The Indus Valley Civilization, 3300 BC–1800 BC, was an ancient civilization thriving along the lower Indus River and the Ghaggar-Hakra river in what is now Pakistan and western India. Among other names for this civilization is the Harappan Civilization of the Indus Valley, in reference to its first excavated city of Harappa.
The Indus Civilization is among the world's earliest civilizations, contemporary to the Bronze Age civilizations of Mesopotamia and Ancient Egypt. It peaked around 2500 BCE in the western part of South Asia, declined during the mid-2nd millennium BCE and was forgotten until its rediscovery in the 1920s by RD Banerjee.
To date, over 1,052 cities and settlements have been found, mainly in the general region of the Hakra-Ghaggar river and its tributaries. Among the settlements were the major urban centers of Harappa and Mohenjo-daro, as well as Dholavira, Ganweriwala, Kalibanga, Lothal, and Rakhigarhi.

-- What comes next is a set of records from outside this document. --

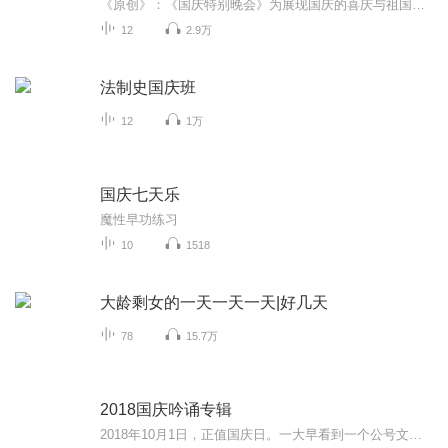
《原创》：《国庆特别晚会》为展现国庆的喜庆与祖国的深情我将以具体的场景切入从清晨升旗的庄严到街头巷尾的欢庆到历史与当下的交融，用优美的笔触传递对祖国的热爱与自豪！用诗歌和情感美文形式，歌颂祖国的繁荣富强，祝人民幸福安康！
12
2.9万
法制史国庆班
12
1万
国庆七天乐
魔性早功练习
10
1518
大龄剩女的一天一天一天|好几天
78
15.7万
2018国庆吟诵专辑
2018年10月1日，正值国庆日。一大早看到一个公号文章，正是文天祥的《己卯十月一日至燕越五日罹狴犴有感而赋》。当然，彼十一非当今的十一。不过数字的巧合还是让人感触，今天拿来读一读，体味一番历史英杰的民族情怀，恰也当时。 根据诗题来看，这组诗是写于十月一日至十月五日之间，是文天祥被俘之后所作，这些诗作不仅有凛凛正气，更也能看的到他百端交集的复杂情感。另一首于右任先生的《望大陆》，微信公号有称《望乡》，一句“山之上国之殇”荡气回肠，一并兴起拿来读了一读。仓促间多有瑕疵...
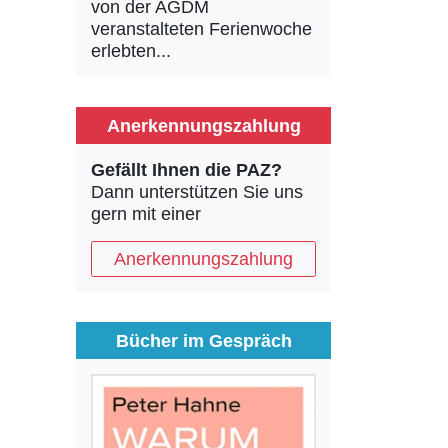
von der AGDM
veranstalteten Ferienwoche
erlebten...
Anerkennungszahlung
Gefällt Ihnen die PAZ?
Dann unterstützen Sie uns
gern mit einer
Anerkennungszahlung
Bücher im Gespräch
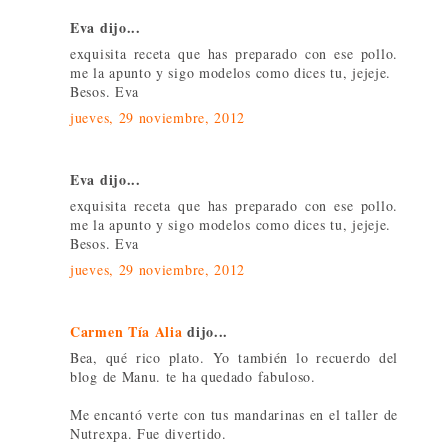
Eva dijo...
exquisita receta que has preparado con ese pollo.
me la apunto y sigo modelos como dices tu, jejeje.
Besos. Eva
jueves, 29 noviembre, 2012
Eva dijo...
exquisita receta que has preparado con ese pollo.
me la apunto y sigo modelos como dices tu, jejeje.
Besos. Eva
jueves, 29 noviembre, 2012
Carmen Tía Alia
dijo...
Bea, qué rico plato. Yo también lo recuerdo del
blog de Manu. te ha quedado fabuloso.
Me encantó verte con tus mandarinas en el taller de
Nutrexpa. Fue divertido.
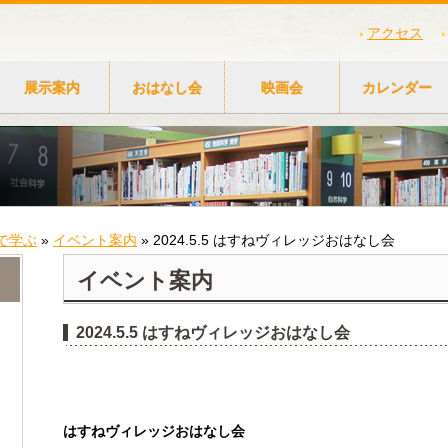
アクセス
展示案内
おはなし会
映画会
カレンダー
で学ぶ
»
イベント案内
»
2024.5.5 はすねヴィレッジおはなし会
イベント案内
2024.5.5 はすねヴィレッジおはなし会
はすねヴィレッジおはなし会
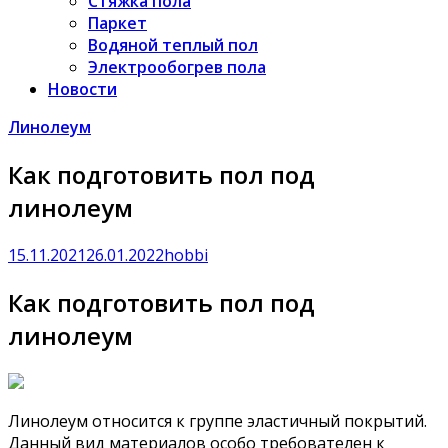
Стяжка пола
Паркет
Водяной теплый пол
Электрообогрев пола
Новости
Линолеум
Как подготовить пол под
линолеум
15.11.2021
26.01.2022
hobbi
Как подготовить пол под
линолеум
Линолеум относится к группе эластичный покрытий.
Данный вид материалов особо требователен к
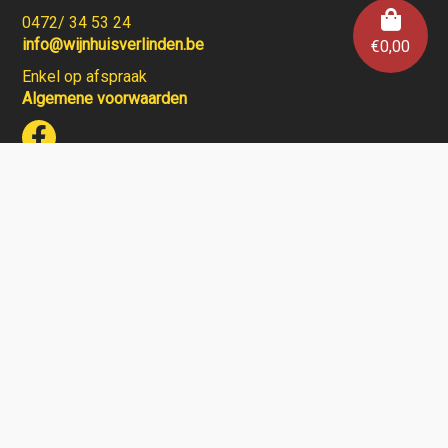
0472/ 34 53 24
info@wijnhuisverlinden.be
€
0,00
Enkel op afspraak
Algemene voorwaarden
Wijnhuis Verlinden verkoopt geen wijnen aan personen
jonger dan 18 jaar.
Aarzel niet en contacteer ons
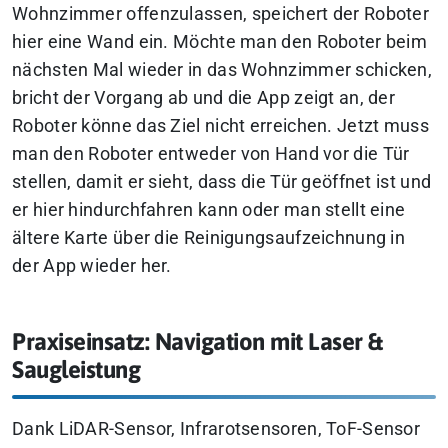
Wohnzimmer offenzulassen, speichert der Roboter
hier eine Wand ein. Möchte man den Roboter beim
nächsten Mal wieder in das Wohnzimmer schicken,
bricht der Vorgang ab und die App zeigt an, der
Roboter könne das Ziel nicht erreichen. Jetzt muss
man den Roboter entweder von Hand vor die Tür
stellen, damit er sieht, dass die Tür geöffnet ist und
er hier hindurchfahren kann oder man stellt eine
ältere Karte über die Reinigungsaufzeichnung in
der App wieder her.
Praxiseinsatz: Navigation mit Laser &
Saugleistung
Dank LiDAR-Sensor, Infrarotsensoren, ToF-Sensor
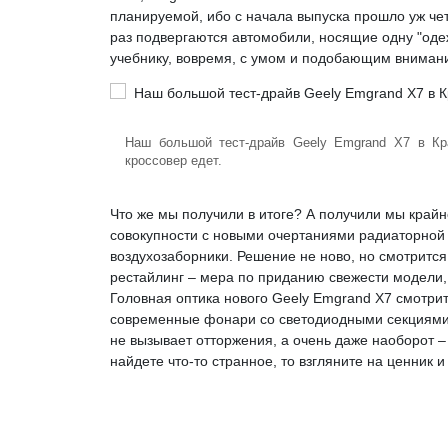
планируемой, ибо с начала выпуска прошло уж чет
раз подвергаются автомобили, носящие одну "одежд
учебнику, вовремя, с умом и подобающим вниман
Наш большой тест-драйв Geely Emgrand X7 в Кр
кроссовер едет.
Что же мы получили в итоге? А получили мы край
совокупности с новыми очертаниями радиаторной
воздухозаборники. Решение не ново, но смотрится 
рестайлинг – мера по приданию свежести модели, н
Головная оптика нового Geely Emgrand X7 смотри
современные фонари со светодиодными секциями. 
не вызывает отторжения, а очень даже наоборот – 
найдете что-то странное, то взгляните на ценник и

The Indus civilization was predated by the first farming cultures in south Asia, which emerged in the hills of what is now called Balochistan, to the west of the Indus Valley. The best-known site of this culture is Mehrgarh, established around 6500 BCE. These early farmers domesticated wheat and a variety of animals, including cattle. Pottery was in use by around 5500 BCE. The Indus civilization grew out of this culture's technological base, as well as its geographic expansion into the alluvial plains of what are now the provinces of Sindh and Punjab in contemporary Pakistan and Northern India.